The question that stands before us now is not who can take part in the cultural transformation needed to address these complex problems, but how shall we stand together to do so? Will we simply try to fix the problems we now face with the same mindsets that created them or will we learn to be together in new ways?

Fortunately, every person can participate in and contribute to the creation of a new global ethos of partnership and peace. In fact, we do so each time we choose:

  • discernment instead of judgment
  • appreciation over criticism
  • generosity in place of self-interest
  • reconciliation over retaliation

A culture of partnership is one that supports our full humanity and helps us reach our highest human potential. Whether we build this culture depends on the choices we make, from the seemingly insignificant to the most exalted.
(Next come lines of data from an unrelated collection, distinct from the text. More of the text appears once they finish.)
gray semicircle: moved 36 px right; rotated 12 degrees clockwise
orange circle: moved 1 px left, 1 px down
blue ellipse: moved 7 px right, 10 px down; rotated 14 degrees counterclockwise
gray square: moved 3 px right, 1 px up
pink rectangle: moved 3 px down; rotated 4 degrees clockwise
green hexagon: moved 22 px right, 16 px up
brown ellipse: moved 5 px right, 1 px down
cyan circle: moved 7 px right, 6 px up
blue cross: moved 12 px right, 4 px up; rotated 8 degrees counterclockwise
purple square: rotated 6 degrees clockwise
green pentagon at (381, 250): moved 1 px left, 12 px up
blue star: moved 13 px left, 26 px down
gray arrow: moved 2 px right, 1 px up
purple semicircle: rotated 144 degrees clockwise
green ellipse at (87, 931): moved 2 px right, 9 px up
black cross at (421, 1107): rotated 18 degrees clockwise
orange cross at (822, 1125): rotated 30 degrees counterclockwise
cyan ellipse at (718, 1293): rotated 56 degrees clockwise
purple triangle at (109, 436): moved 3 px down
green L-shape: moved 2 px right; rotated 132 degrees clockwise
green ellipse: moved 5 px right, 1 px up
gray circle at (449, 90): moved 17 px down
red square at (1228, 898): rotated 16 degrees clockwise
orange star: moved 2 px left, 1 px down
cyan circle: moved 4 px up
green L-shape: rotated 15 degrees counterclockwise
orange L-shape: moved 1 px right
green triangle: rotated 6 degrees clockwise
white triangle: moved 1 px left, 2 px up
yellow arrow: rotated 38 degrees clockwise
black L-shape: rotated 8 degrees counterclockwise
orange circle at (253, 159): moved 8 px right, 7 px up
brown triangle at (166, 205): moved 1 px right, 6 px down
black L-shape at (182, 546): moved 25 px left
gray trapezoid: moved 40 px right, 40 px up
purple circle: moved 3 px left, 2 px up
By understanding our options, we can make wise decisions.

TEAM TIP

Use the principles outlined in this article to determine whether your organization follows a “dominator” or “partnership” model. Explore the implications for teamwork at each end of the spectrum.

Reframing the Conversation

Through two decades of research, Riane Eisler (one of the authors of this article) found a fundamental difference in how human societies evolved (for a detailed discussion, see The Chalice and the Blade: Our History, Our Future, Harper Collins Publishing, 1987). She documented that, from the beginning, some cultures oriented more to what she termed a dominator system and others to a partnership system — and that gender roles and relations are structured very differently in each (see “Dominator-Partnership Continuum” on p. 10). In dominator systems, social ranking begins with our most fundamental human difference—the difference between female and male. The male and what is stereotypically considered masculine is valued over the female and the stereotypically feminine. This foundational ranking of one gender over the other sets in place a pattern of social rankings based on other differences, such as ethnicity, race, religion, and so on.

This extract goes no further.